Aim of the exercise. Entries follow. Return each line that contains the word "Green".

** Opening Dataset records block **

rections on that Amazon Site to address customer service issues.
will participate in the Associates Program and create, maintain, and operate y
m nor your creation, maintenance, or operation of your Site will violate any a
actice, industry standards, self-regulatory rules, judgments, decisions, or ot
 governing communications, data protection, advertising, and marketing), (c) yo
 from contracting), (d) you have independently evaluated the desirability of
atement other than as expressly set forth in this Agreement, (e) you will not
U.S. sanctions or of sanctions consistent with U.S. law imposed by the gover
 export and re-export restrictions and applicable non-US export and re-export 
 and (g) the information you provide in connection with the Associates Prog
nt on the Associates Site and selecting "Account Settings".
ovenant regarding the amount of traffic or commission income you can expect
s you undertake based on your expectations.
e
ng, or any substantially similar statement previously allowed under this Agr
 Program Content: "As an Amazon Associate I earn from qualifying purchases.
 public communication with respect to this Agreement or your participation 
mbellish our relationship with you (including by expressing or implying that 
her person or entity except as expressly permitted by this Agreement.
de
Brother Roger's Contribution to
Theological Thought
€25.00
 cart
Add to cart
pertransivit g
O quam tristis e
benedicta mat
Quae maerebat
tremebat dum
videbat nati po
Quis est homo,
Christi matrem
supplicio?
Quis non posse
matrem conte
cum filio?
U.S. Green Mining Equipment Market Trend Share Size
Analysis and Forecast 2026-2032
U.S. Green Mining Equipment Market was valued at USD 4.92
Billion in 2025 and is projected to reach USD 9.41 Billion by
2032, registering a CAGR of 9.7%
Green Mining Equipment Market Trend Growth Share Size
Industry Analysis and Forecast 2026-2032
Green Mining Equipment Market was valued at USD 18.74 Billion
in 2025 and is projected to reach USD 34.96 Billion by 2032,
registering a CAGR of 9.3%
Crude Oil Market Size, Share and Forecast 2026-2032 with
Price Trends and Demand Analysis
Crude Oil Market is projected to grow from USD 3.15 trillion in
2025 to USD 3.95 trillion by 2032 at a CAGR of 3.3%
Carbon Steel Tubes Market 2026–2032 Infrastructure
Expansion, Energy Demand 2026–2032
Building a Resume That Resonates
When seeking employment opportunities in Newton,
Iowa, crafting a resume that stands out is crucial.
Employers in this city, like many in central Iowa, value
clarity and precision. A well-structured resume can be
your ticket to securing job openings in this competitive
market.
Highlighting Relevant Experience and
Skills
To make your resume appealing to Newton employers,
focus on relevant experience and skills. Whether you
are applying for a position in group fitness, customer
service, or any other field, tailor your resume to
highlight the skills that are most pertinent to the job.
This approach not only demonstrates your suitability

** Closing Dataset records block **
** Opening Dataset records block **

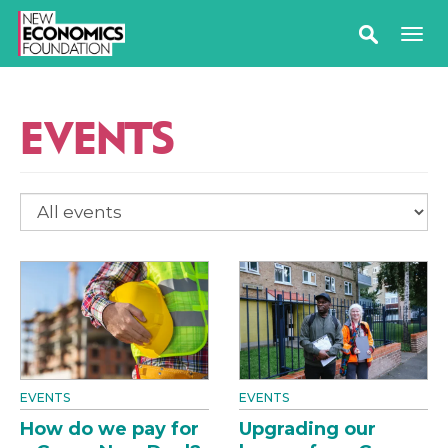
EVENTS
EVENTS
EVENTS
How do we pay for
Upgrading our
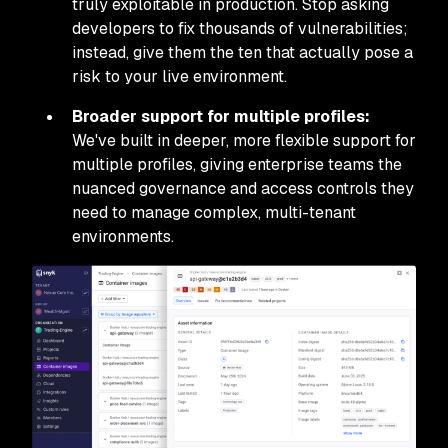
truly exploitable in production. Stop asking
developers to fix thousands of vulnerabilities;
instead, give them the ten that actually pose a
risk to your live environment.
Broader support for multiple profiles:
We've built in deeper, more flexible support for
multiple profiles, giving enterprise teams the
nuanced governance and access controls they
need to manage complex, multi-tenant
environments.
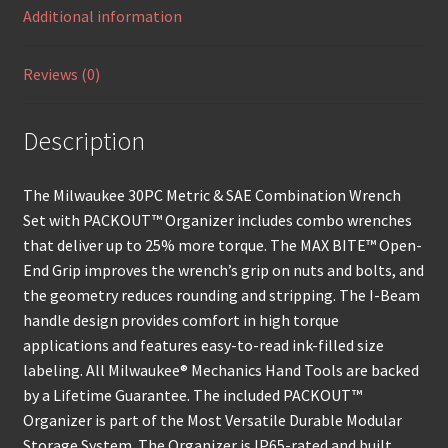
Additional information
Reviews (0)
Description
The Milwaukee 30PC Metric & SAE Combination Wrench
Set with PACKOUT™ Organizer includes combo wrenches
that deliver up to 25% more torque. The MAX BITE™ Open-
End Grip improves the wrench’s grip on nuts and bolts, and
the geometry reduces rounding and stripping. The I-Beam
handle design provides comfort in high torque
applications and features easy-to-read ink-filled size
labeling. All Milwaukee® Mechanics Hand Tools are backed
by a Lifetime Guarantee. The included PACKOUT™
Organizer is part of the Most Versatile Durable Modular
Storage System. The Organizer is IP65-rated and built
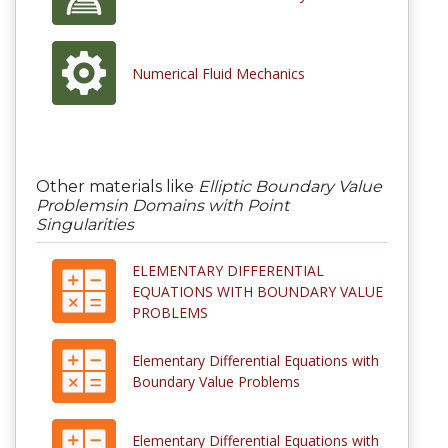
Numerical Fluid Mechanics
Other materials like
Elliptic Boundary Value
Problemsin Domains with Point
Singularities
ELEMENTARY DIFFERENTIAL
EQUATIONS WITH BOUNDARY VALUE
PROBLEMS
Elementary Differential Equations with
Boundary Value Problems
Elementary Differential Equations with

** Closing Dataset records block **
** Opening Dataset records block **

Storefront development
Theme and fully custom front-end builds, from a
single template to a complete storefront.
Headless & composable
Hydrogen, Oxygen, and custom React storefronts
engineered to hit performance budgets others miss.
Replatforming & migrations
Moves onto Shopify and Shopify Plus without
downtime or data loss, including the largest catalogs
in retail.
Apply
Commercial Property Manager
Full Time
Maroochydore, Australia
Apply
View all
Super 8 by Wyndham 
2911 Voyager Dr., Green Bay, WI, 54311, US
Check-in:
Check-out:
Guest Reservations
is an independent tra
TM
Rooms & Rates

** Closing Dataset records block **

Response below.
U.S. Green Mining Equipment Market Trend Share Size
U.S. Green Mining Equipment Market was valued at USD 4.92
Green Mining Equipment Market Trend Growth Share Size
Green Mining Equipment Market was valued at USD 18.74 Billion
2911 Voyager Dr., Green Bay, WI, 54311, US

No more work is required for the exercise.